ENTRIES SHOWN:
:::::

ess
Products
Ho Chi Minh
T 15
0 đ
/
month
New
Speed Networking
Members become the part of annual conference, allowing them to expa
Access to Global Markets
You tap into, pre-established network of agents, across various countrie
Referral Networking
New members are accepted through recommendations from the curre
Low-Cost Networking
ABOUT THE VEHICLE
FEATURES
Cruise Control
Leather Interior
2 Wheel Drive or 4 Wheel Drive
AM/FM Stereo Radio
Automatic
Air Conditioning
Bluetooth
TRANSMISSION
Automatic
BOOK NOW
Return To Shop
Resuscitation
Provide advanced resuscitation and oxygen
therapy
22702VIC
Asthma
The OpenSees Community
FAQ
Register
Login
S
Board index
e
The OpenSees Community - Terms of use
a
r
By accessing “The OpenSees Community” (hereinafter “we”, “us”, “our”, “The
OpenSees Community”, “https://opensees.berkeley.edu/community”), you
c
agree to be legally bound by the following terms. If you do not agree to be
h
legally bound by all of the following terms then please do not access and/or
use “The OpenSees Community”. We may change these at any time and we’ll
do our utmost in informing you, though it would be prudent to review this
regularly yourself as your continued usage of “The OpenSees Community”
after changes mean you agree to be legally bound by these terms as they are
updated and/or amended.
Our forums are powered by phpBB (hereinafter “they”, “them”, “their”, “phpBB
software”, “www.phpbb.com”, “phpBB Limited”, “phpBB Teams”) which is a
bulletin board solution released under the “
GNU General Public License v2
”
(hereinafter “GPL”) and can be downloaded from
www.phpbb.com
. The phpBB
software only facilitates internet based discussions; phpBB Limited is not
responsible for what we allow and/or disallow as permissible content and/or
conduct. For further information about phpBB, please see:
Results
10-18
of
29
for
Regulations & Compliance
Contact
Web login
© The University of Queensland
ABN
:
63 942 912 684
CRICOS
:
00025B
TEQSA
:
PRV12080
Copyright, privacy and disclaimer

:::::

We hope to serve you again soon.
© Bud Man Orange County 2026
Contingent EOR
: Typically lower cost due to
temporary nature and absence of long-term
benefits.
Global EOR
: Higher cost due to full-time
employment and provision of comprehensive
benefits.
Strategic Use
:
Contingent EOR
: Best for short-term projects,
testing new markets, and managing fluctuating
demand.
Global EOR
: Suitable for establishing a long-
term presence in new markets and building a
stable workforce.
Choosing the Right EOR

:::::

Which lines in the data above hold the word "from"? Return each of them.

New members are accepted through recommendations from the curre
(hereinafter “GPL”) and can be downloaded from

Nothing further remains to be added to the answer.